Energy efficiency is important for a lot of homeowners – not just to reduce environmental impact but also to decrease the cost of utilities.
But any major home renovation to achieve greater energy efficiency is going to be expensive. You may not have a lump of cash lying around, and additional financing on top of your current mortgage may seem like a daunting and dangerous burden.
Enter the PACE loan.
Property-assessed clean energy programs, first implemented in the U.S. in California in 2008, are a form of financing that allow property owners to fund energy-efficient retrofit projects at no upfront cost to them. Instead, an assessment is placed on the property and appears as an increase to property taxes until the loan is repaid as many as 30 years down the line.
PACE financing programs, first allowed by state legislatures and then adopted by local municipalities with third-party PACE programs to provide the funding for improvements, have grown nationwide over recent years. As of January 2016, PACE legislation has been authorized in 33 states and the District of Columbia, and 17 of those have active PACE programs, according to the National Conference of State Legislatures. However, most of these programs are specific to commercial real estate, with residential programs rare on a national scale but still fairly common in states like Florida and California.
Homeowners living in jurisdictions with PACE programming are able to fund upgrades like duct replacement, solar panel installation, new insulation and even impact-resistant windows in hurricane-prone areas. In commercial real estate, PACE projects are much larger, with improved air circulation, heating and cooling, and alternative energy sources costing hundreds of thousands of dollars.
Launched in July 2015, the Show Me PACE program in Missouri focuses on PACE financing for commercial, agricultural, industrial, nonprofit and multifamily properties. Just over a year after opening for business, $10 million worth of projects have been completed under the program, says Josh Campbell, executive director of the Missouri Energy Initiative and president of the Show Me PACE board of directors.

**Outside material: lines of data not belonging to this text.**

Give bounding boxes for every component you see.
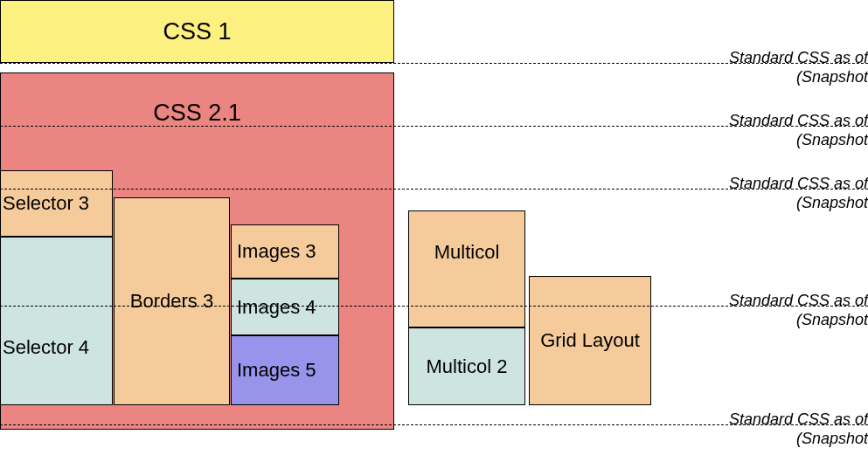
label-borders3: Borders 3 [130,290,213,313]
label-css21: CSS 2.1 [153,100,241,127]
snapshot-annot-3: Standard CSS as of (Snapshot [729,292,868,329]
box-selector3: Selector 3 [0,170,113,237]
box-multicol2: Multicol 2 [408,327,525,405]
snapshot-annot-2-l2: (Snapshot [729,194,868,213]
snapshot-annot-0-l1: Standard CSS as of [729,49,868,66]
snapshot-annot-1: Standard CSS as of (Snapshot [729,112,868,149]
label-css1: CSS 1 [163,18,231,45]
box-images4: Images 4 [231,279,339,335]
box-css1: CSS 1 [0,0,394,63]
snapshot-annot-4-l1: Standard CSS as of [729,410,868,428]
box-images3: Images 3 [231,224,339,279]
snapshot-annot-2-l1: Standard CSS as of [729,175,868,192]
snapshot-annot-4-l2: (Snapshot [729,430,868,449]
label-selector3: Selector 3 [3,192,89,215]
label-images5: Images 5 [237,359,316,382]
snapshot-annot-4: Standard CSS as of (Snapshot [729,410,868,448]
snapshot-annot-1-l1: Standard CSS as of [729,112,868,129]
label-images3: Images 3 [237,240,316,263]
snapshot-annot-3-l1: Standard CSS as of [729,292,868,309]
box-selector4: Selector 4 [0,237,113,405]
box-borders3: Borders 3 [114,197,230,405]
label-selector4: Selector 4 [3,336,89,359]
label-gridlayout: Grid Layout [540,329,640,352]
label-multicol: Multicol [434,241,500,264]
snapshot-annot-0-l2: (Snapshot [729,68,868,87]
box-gridlayout: Grid Layout [529,276,651,405]
snapshot-annot-2: Standard CSS as of (Snapshot [729,175,868,212]
box-images5: Images 5 [231,335,339,405]
snapshot-annot-1-l2: (Snapshot [729,131,868,150]
label-images4: Images 4 [237,296,316,319]
box-multicol: Multicol [408,210,525,327]
label-multicol2: Multicol 2 [427,355,508,378]
snapshot-annot-0: Standard CSS as of (Snapshot [729,49,868,86]
snapshot-annot-3-l2: (Snapshot [729,311,868,330]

“For a commercial property, that money they save as a business, they are much more likely to put that directly back into that business, making them stronger and much more likely to be happy with where they’re at, and more likely to stay at the property longer,” Campbell says.
Missouri requires the financial benefit of improvements made under a PACE project to outweigh the cost of the work itself, and the project must be approved by a third-party lender for an existing loan on the property.

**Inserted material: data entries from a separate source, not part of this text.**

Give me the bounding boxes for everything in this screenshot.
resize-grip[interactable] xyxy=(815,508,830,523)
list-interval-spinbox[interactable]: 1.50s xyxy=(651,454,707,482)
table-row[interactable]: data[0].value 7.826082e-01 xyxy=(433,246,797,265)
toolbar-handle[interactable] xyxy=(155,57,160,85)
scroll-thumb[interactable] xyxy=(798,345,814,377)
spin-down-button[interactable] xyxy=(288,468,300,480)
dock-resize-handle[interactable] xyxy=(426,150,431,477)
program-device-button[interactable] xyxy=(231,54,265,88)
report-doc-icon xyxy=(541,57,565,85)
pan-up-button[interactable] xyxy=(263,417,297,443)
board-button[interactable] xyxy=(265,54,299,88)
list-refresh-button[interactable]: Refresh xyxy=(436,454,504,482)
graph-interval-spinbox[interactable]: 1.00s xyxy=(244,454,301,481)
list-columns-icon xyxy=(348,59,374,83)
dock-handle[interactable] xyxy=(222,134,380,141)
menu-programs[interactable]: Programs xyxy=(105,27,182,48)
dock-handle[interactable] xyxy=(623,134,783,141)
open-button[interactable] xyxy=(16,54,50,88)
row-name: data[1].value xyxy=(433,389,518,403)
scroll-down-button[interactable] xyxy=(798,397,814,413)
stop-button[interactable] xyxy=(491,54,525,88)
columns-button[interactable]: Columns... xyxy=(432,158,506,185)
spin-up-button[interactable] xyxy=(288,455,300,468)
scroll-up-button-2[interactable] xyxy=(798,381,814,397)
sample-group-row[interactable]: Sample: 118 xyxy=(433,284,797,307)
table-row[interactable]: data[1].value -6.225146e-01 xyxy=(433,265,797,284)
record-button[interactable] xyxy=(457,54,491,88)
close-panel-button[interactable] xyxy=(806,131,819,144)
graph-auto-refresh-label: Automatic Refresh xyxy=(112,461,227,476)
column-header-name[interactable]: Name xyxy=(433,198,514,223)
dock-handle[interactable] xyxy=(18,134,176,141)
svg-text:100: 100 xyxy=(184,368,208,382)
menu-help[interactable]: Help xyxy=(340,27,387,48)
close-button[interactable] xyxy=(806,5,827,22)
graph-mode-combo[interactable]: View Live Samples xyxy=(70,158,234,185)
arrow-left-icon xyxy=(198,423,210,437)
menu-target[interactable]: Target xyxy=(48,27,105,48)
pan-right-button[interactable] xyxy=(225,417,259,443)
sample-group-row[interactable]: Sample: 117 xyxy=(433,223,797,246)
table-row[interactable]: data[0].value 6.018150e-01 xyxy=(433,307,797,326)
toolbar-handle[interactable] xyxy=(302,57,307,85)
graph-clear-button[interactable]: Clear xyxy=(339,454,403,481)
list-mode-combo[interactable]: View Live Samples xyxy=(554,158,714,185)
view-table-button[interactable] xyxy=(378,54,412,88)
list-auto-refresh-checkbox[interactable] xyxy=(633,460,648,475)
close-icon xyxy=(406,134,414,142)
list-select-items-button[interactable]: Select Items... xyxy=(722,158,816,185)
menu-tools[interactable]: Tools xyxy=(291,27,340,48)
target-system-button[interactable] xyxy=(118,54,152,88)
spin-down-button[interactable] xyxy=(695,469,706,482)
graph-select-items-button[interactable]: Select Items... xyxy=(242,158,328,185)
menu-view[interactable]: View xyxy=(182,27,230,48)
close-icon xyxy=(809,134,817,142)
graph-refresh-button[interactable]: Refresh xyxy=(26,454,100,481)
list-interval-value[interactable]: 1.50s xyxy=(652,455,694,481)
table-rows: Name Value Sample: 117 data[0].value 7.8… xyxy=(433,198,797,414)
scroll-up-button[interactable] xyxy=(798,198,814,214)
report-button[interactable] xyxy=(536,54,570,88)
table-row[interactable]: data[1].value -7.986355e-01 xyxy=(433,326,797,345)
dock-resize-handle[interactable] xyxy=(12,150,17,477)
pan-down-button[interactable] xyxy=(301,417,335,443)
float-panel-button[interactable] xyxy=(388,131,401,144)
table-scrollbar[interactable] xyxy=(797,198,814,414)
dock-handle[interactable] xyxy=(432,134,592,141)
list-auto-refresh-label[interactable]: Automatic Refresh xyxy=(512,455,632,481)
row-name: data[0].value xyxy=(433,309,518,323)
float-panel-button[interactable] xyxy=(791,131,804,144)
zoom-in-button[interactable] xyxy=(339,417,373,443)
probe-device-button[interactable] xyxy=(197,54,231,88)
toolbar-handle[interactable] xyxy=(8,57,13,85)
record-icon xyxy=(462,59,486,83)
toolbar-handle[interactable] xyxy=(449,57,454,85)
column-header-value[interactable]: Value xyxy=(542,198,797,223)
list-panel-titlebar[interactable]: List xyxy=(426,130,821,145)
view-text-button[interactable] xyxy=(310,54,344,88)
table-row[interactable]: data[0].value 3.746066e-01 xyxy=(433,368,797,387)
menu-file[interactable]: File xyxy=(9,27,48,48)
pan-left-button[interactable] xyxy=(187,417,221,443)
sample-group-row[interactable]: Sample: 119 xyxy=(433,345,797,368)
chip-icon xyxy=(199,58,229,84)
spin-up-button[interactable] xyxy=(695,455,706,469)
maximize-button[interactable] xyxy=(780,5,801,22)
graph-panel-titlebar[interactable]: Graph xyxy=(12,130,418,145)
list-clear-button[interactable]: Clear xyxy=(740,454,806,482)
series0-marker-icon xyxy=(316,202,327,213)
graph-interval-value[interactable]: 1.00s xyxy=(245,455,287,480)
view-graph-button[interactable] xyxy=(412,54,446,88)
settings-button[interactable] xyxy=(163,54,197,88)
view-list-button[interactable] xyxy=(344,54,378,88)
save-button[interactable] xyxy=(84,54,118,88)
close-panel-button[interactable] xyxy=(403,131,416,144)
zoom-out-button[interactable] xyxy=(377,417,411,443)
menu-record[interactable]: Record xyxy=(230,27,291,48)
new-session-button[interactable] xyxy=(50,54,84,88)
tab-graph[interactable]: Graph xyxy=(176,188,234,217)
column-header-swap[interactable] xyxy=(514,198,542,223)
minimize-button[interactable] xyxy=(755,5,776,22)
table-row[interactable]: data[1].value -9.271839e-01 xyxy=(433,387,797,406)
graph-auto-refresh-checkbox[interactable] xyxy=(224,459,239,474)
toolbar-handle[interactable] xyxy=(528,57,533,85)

A property assessment automatically becomes the first lien for any property, which means in the case of default or foreclosure, all missed payments on that property assessment must be paid before the mortgage can be paid back. Prior to guidance from the Federal Housing Administration in July, repayment of entire PACE loans took priority over paying back the property’s mortgage.

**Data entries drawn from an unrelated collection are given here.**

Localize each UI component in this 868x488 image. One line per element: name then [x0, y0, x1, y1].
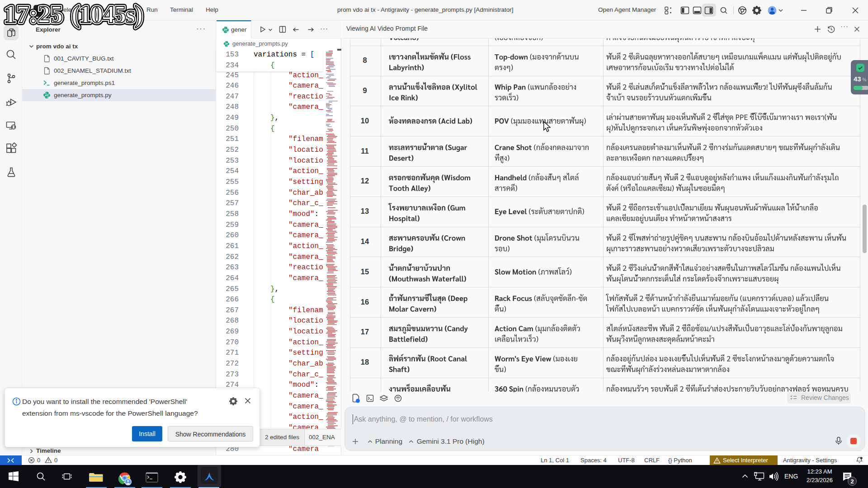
svg-text:(1045s): (1045s): [71, 0, 143, 28]
svg-text:17:25: 17:25: [4, 0, 63, 28]
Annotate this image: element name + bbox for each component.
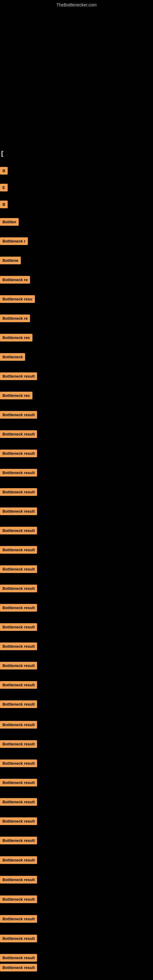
bottleneck-label-6[interactable]: Bottleneck r xyxy=(0,237,28,245)
bottleneck-label-38[interactable]: Bottleneck result xyxy=(0,856,37,864)
bottleneck-label-12[interactable]: Bottleneck xyxy=(0,353,25,361)
bottleneck-label-40[interactable]: Bottleneck result xyxy=(0,896,37,903)
bottleneck-label-1[interactable]: [ xyxy=(0,150,3,157)
bottleneck-label-30[interactable]: Bottleneck result xyxy=(0,700,37,708)
bottleneck-label-39[interactable]: Bottleneck result xyxy=(0,876,37,883)
bottleneck-label-21[interactable]: Bottleneck result xyxy=(0,527,37,535)
bottleneck-label-4[interactable]: B xyxy=(0,200,8,208)
bottleneck-label-13[interactable]: Bottleneck result xyxy=(0,372,37,380)
bottleneck-label-31[interactable]: Bottleneck result xyxy=(0,721,37,729)
bottleneck-label-32[interactable]: Bottleneck result xyxy=(0,740,37,748)
bottleneck-label-33[interactable]: Bottleneck result xyxy=(0,759,37,767)
bottleneck-label-7[interactable]: Bottlene xyxy=(0,257,21,264)
bottleneck-label-19[interactable]: Bottleneck result xyxy=(0,488,37,496)
bottleneck-label-11[interactable]: Bottleneck res xyxy=(0,334,32,342)
bottleneck-label-18[interactable]: Bottleneck result xyxy=(0,469,37,477)
bottleneck-label-34[interactable]: Bottleneck result xyxy=(0,779,37,786)
bottleneck-label-15[interactable]: Bottleneck result xyxy=(0,411,37,418)
bottleneck-label-27[interactable]: Bottleneck result xyxy=(0,643,37,650)
bottleneck-label-17[interactable]: Bottleneck result xyxy=(0,450,37,457)
site-title: TheBottlenecker.com xyxy=(56,2,97,7)
bottleneck-label-25[interactable]: Bottleneck result xyxy=(0,604,37,612)
bottleneck-label-37[interactable]: Bottleneck result xyxy=(0,837,37,844)
bottleneck-label-29[interactable]: Bottleneck result xyxy=(0,681,37,689)
bottleneck-label-16[interactable]: Bottleneck result xyxy=(0,430,37,438)
bottleneck-label-22[interactable]: Bottleneck result xyxy=(0,546,37,554)
bottleneck-label-36[interactable]: Bottleneck result xyxy=(0,818,37,825)
bottleneck-label-3[interactable]: E xyxy=(0,184,8,191)
bottleneck-label-2[interactable]: B xyxy=(0,167,8,175)
bottleneck-label-42[interactable]: Bottleneck result xyxy=(0,935,37,942)
bottleneck-label-9[interactable]: Bottleneck resu xyxy=(0,295,35,303)
bottleneck-label-44[interactable]: Bottleneck result xyxy=(0,964,37,971)
bottleneck-label-23[interactable]: Bottleneck result xyxy=(0,565,37,573)
bottleneck-label-26[interactable]: Bottleneck result xyxy=(0,623,37,631)
bottleneck-label-41[interactable]: Bottleneck result xyxy=(0,915,37,923)
bottleneck-label-20[interactable]: Bottleneck result xyxy=(0,508,37,515)
bottleneck-label-35[interactable]: Bottleneck result xyxy=(0,798,37,806)
bottleneck-label-10[interactable]: Bottleneck re xyxy=(0,315,30,322)
bottleneck-label-14[interactable]: Bottleneck res xyxy=(0,392,32,399)
bottleneck-label-24[interactable]: Bottleneck result xyxy=(0,585,37,592)
bottleneck-label-43[interactable]: Bottleneck result xyxy=(0,954,37,962)
bottleneck-label-8[interactable]: Bottleneck re xyxy=(0,276,30,283)
bottleneck-label-28[interactable]: Bottleneck result xyxy=(0,662,37,670)
bottleneck-label-5[interactable]: Bottlen xyxy=(0,218,19,226)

Therein lies the problem: Mortgage lenders aren’t able to recover as many of their losses in the incidence of foreclosure, all for a loan that didn’t require underwriting or credit approval. Fannie Mae and Freddie Mac won’t back mortgages with existing PACE assessments unless first-lien status is given to the FHA loan. Campbell notes Missouri clarified PACE programs' first-lien status to only account for that year's assessment status if a property goes into default. But not all states have defined the lien in the same way, leaving lenders at risk.
In June, the Federal Housing Financial Agency testified to the California legislature regarding PACE financing.
“The financing concept is simple – if a residential property has to lose 90 percent of its value before a PACE lender incurs a loss, the investor has a very attractive investment opportunity,” Alfred M. Pollard, general counsel to FHFA, said in his statement to the California legislature. “However, that opportunity comes at the expense of existing lien holders, who unexpectedly bear a new risk of loss, and, in some instances, to the disadvantage of consumers.”
California’s acceptance of PACE programs in many municipalities throughout the state was initially met with excitement from real estate professionals, explains Alex Creel, vice president of governmental affairs for the California Association of Realtors. But concern quickly took over when programs implemented didn't appear to clearly explain the potential for difficulty in future sale of the property, refinancing and mortgage lending deals, Creel says.
When selling a home just a few years after completing a PACE project on the house, you could find yourself having to pay off the entire assessment before you can close a deal, Creel says.
In his testimony to California legislators, Pollard echoed the concern about homeowners understanding the costs: “PACE programs in many, but not all, instances are administered by third parties that do not follow the same consumer protection requirements applicable to residential mortgage lenders.”
Both the FHFA and CAR stress that affordable solutions to energy-efficient renovations in homes as well as commercial real estate are important – and necessary – to reduce negative human impact on the environment. But the current PACE system creates more short-term problems for homeowners and mortgage lenders that wouldn’t exist otherwise.
For energy-efficient retrofitting, the FHFA recommends more traditional lending options, some even designed to finance energy efficiency, that operate similar to a second mortgage.
A home equity line of credit is one recommended alternative to PACE financing. This option is well-suited for home improvements that save money through reduced utility costs and add value to the property in the long run. As with any form of borrowing, homeowners should approach the process cautiously and carefully weigh the loan amount with a solid plan to repay it.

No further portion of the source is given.